__REQUIREMENT__
In the entries below, how many lines contain the string "Meetings"? Give the number by itself.

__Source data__
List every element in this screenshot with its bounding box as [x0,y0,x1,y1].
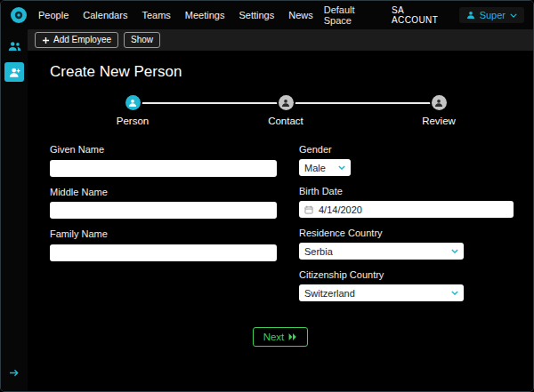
family-name-input[interactable] [50,244,277,261]
residence-country-label: Residence Country [299,228,514,238]
nav-item-news[interactable]: News [288,10,313,20]
step-contact-label: Contact [268,116,303,126]
given-name-input[interactable] [50,160,277,177]
default-space-selector[interactable]: Default Space [324,4,377,26]
residence-country-value: Serbia [304,246,333,257]
birth-date-input[interactable]: 4/14/2020 [299,201,514,218]
chevron-down-icon [451,249,458,253]
family-name-field: Family Name [50,228,277,261]
form-column-left: Given Name Middle Name Family Name [50,144,277,311]
given-name-field: Given Name [50,144,277,177]
nav-item-teams[interactable]: Teams [142,10,170,20]
page-title: Create New Person [50,63,511,81]
sidebar-item-people-icon[interactable] [4,36,24,56]
gender-field: Gender Male [299,144,514,176]
calendar-icon [304,205,313,214]
gender-select[interactable]: Male [299,159,351,176]
nav-item-meetings[interactable]: Meetings [185,10,225,20]
birth-date-field: Birth Date 4/14/2020 [299,186,514,218]
step-person-label: Person [117,116,149,126]
sidebar [1,29,28,391]
form-column-right: Gender Male Birth Date [299,144,514,311]
citizenship-country-value: Switzerland [304,288,355,299]
step-review-label: Review [422,116,456,126]
chevron-down-icon [510,13,517,18]
chevron-down-icon [451,291,458,295]
citizenship-country-field: Citizenship Country Switzerland [299,269,514,301]
step-contact[interactable]: Contact [255,95,317,126]
chevron-down-icon [338,165,345,170]
double-chevron-right-icon [288,333,297,340]
show-label: Show [131,35,153,45]
step-person[interactable]: Person [101,95,164,126]
step-contact-icon [279,95,294,110]
main-area: Add Employee Show Create New Person [28,29,533,391]
birth-date-value: 4/14/2020 [319,204,362,215]
user-menu[interactable]: Super [459,7,524,23]
app-logo-icon[interactable] [10,6,28,24]
body-row: Add Employee Show Create New Person [1,29,533,391]
add-employee-button[interactable]: Add Employee [35,32,118,48]
app-window: People Calendars Teams Meetings Settings… [0,0,534,392]
content: Create New Person Person [28,51,533,391]
account-label[interactable]: SA ACCOUNT [392,5,445,25]
step-review-icon [432,95,447,110]
step-person-icon [125,95,141,110]
next-label: Next [263,332,285,342]
step-review[interactable]: Review [408,95,470,126]
middle-name-input[interactable] [50,202,277,219]
next-button[interactable]: Next [253,327,309,347]
middle-name-field: Middle Name [50,187,277,220]
middle-name-label: Middle Name [50,187,277,197]
gender-value: Male [304,163,326,173]
family-name-label: Family Name [50,228,277,239]
nav-item-settings[interactable]: Settings [239,10,274,20]
navbar-right: Default Space SA ACCOUNT Super [324,4,524,26]
nav-item-calendars[interactable]: Calendars [83,10,127,20]
main-nav: People Calendars Teams Meetings Settings… [38,10,313,20]
citizenship-country-label: Citizenship Country [299,269,514,280]
user-icon [466,11,475,20]
show-button[interactable]: Show [124,32,160,48]
sidebar-collapse-icon[interactable] [4,363,24,382]
user-name: Super [480,10,506,20]
stepper: Person Contact [50,95,511,126]
create-person-form: Given Name Middle Name Family Name [50,144,511,311]
form-actions: Next [50,327,511,347]
residence-country-select[interactable]: Serbia [299,243,464,260]
top-navbar: People Calendars Teams Meetings Settings… [1,1,533,29]
residence-country-field: Residence Country Serbia [299,228,514,260]
nav-item-people[interactable]: People [38,10,69,20]
birth-date-label: Birth Date [299,186,514,196]
toolbar: Add Employee Show [28,29,533,51]
sidebar-item-create-person-icon[interactable] [4,62,24,82]
gender-label: Gender [299,144,514,155]
given-name-label: Given Name [50,144,277,155]
add-employee-label: Add Employee [53,35,111,45]
citizenship-country-select[interactable]: Switzerland [299,284,464,301]
plus-icon [42,36,50,44]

__EXERCISE ANSWER__
4